Bad Day Got Better, Then Worse
Alerted by neighbors, police found Ruth Johnson, 89, on the floor of her home in Anne Arundel County, Md., and declared her dead. Because she was donating her body to science, the officers notified the state board that accepts such donations. A board representative who came to the house found Johnson alive. The woman was taken to the hospital, then transferred to a hospice, where she died for real.
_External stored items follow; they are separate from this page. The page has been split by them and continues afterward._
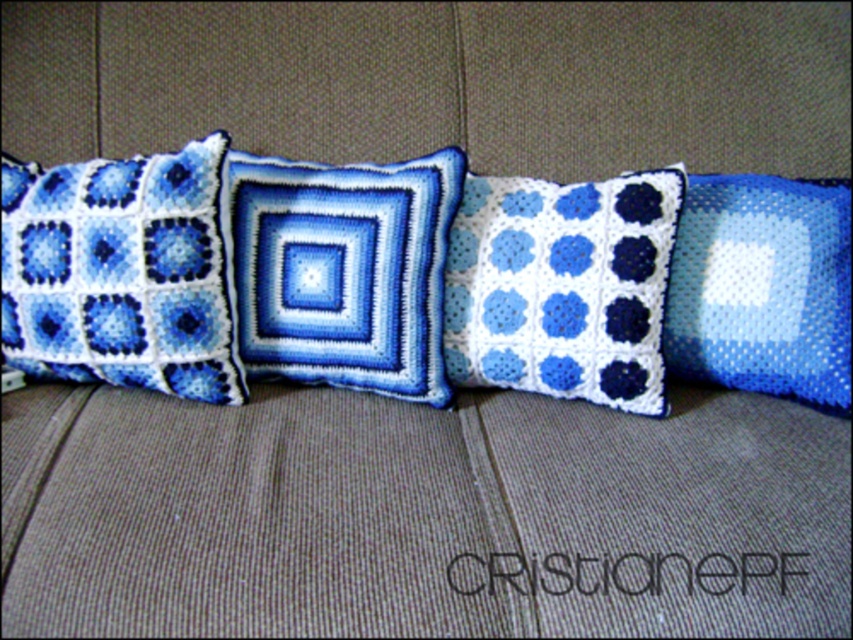 Between point (213, 369) and point (440, 172), which one is positioned behind?

Positioned behind is point (440, 172).

Is point (108, 269) closer to viewer compared to point (310, 323)?

Yes, point (108, 269) is in front of point (310, 323).

The height and width of the screenshot is (640, 853). Find the location of `crochet fabric pillow at left`. crochet fabric pillow at left is located at coordinates (120, 273).

Can you confirm if crochet fabric pillow at left is positioned to the right of white crochet pillow at center?

Incorrect, crochet fabric pillow at left is not on the right side of white crochet pillow at center.

Where is `crochet fabric pillow at left`? The width and height of the screenshot is (853, 640). crochet fabric pillow at left is located at coordinates (120, 273).

The height and width of the screenshot is (640, 853). I want to click on crochet fabric pillow at left, so click(120, 273).

Is crochet fabric pillow at left wider than blue mesh pillow at right?

Indeed, crochet fabric pillow at left has a greater width compared to blue mesh pillow at right.

Is crochet fabric pillow at left closer to the viewer compared to blue mesh pillow at right?

Yes, crochet fabric pillow at left is closer to the viewer.

Which is behind, point (80, 285) or point (817, 205)?

The point (817, 205) is behind.

The width and height of the screenshot is (853, 640). Identify the location of crochet fabric pillow at left. (120, 273). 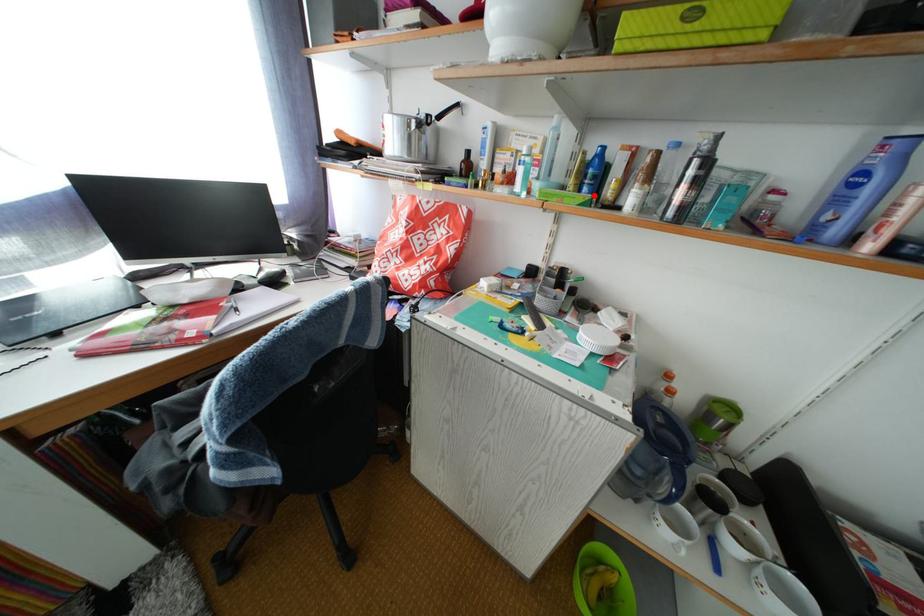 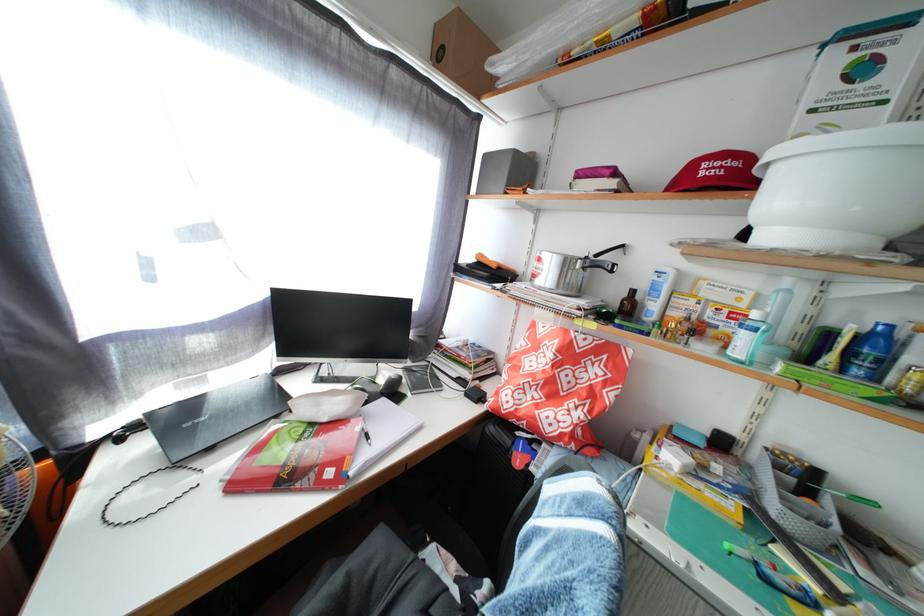 Question: A red point is marked in image1. In image2, is the corresponding 3D point closer to the camera or farther? Reply with the corresponding letter.

Choices:
 (A) The corresponding 3D point is closer.
 (B) The corresponding 3D point is farther.

Answer: (B) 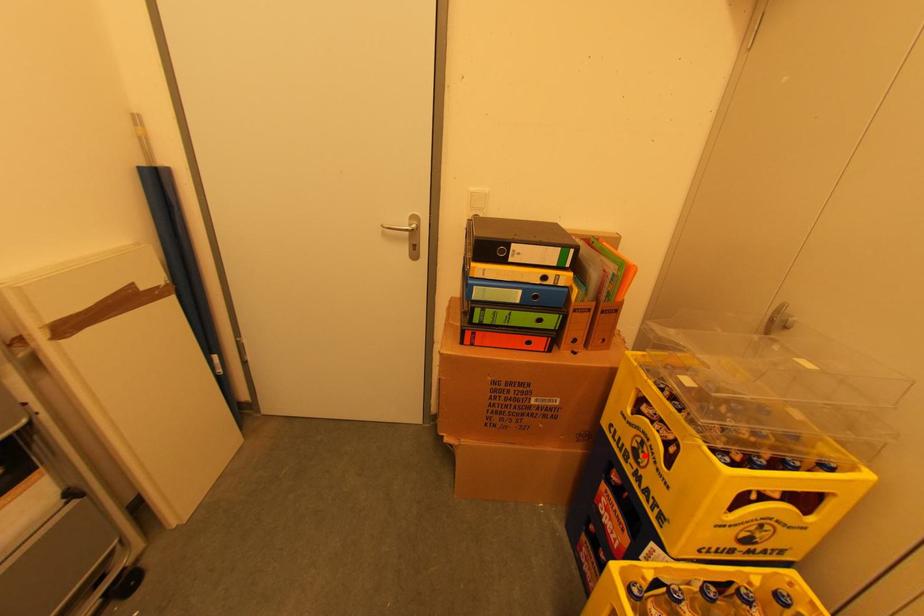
Hoping to calm people who receive parking tickets, city officials in Cambridge, Mass., began including yoga poses on the back of tickets. Susan Clippinger, who heads the city’s transportation department, explained the 40,000 tickets were part of a public art project intended “to debunk the idea that all parking tickets are a hostile action.”
Way to Go
Police investigating the shooting death of Jos Lawrence Potvin, 75, at his home in Levis, Quebec, said Potvin accidentally triggered a booby trap he had set up. The device consisted of a string running across the floor of his bedroom that was tied to a loaded rifle.
David Shigeru Yamamoto Hepner, 19, died when he leaned out of a window of a moving truck to greet friends and hit a utility pole. Police in Anne Arundel County, Md., insisted that speed and alcohol weren’t factors.
A Wedding Night to Remember
Friends of the groom at a wedding reception in Niles, Ill., celebrated by throwing him up in the air as part of what his sister-in-law described as a “traditional dance.” They failed to catch him, however, and the 29-year-old man landed flat on his back and had to be taken to the hospital with neck and back injuries.